AIM OF THE EXERCISE >>
Read through the entries below and return each line with the word "zogen".
****************************************
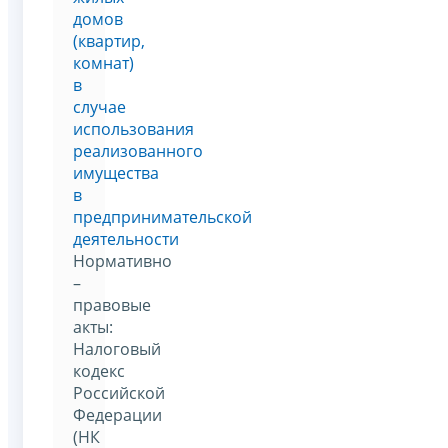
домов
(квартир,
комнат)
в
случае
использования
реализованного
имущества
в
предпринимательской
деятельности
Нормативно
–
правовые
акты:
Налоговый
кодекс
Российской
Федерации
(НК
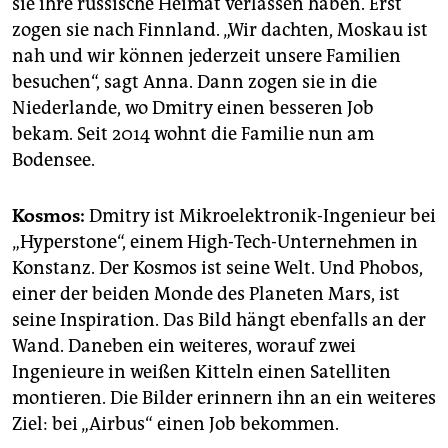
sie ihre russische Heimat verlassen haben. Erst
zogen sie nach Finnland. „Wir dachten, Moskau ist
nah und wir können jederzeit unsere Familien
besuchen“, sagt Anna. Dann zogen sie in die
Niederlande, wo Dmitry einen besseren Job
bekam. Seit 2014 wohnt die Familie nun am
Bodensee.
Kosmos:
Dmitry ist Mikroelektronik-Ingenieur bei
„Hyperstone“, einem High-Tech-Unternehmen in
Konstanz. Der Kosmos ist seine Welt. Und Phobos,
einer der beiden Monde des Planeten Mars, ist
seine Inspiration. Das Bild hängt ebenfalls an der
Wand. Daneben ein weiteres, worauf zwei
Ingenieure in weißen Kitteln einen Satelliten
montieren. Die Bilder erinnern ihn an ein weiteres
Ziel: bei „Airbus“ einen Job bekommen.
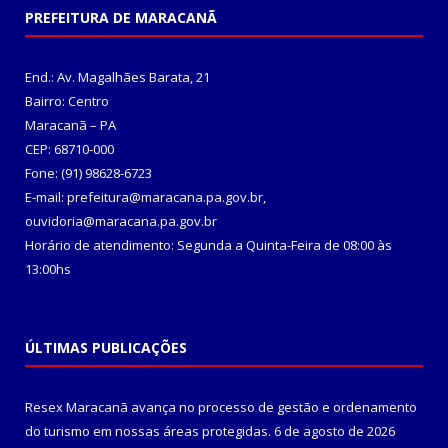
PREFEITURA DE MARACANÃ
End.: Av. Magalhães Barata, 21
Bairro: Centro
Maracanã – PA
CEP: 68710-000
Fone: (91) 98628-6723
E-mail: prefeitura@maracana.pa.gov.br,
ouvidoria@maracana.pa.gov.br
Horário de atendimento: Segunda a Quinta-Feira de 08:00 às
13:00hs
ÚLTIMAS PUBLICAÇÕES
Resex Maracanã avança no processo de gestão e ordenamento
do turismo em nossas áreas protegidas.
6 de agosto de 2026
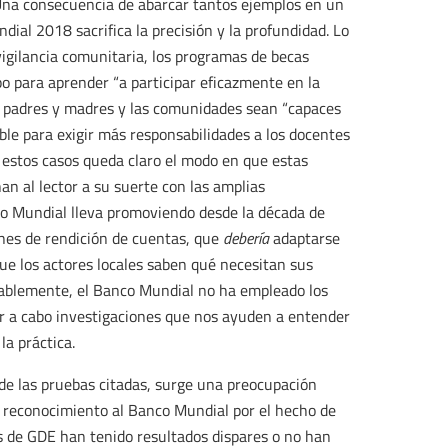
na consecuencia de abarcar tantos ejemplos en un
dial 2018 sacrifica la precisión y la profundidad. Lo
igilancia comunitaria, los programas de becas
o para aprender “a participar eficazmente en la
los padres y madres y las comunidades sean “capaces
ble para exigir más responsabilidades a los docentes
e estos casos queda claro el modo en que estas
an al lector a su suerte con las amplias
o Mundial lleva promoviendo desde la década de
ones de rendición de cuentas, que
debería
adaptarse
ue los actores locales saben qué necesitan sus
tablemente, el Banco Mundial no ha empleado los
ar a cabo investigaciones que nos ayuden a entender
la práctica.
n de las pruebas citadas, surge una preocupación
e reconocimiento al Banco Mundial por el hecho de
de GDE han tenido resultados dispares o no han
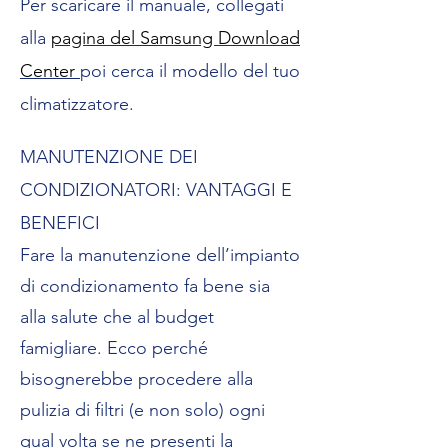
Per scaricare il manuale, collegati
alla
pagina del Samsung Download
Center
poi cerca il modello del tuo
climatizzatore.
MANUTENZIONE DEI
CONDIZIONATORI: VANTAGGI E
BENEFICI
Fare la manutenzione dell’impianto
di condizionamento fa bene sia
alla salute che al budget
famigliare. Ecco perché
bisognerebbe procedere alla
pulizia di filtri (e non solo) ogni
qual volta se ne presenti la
****************************************
EXERCISE OUTPUT >>
zogen sie nach Finnland. „Wir dachten, Moskau ist
besuchen“, sagt Anna. Dann zogen sie in die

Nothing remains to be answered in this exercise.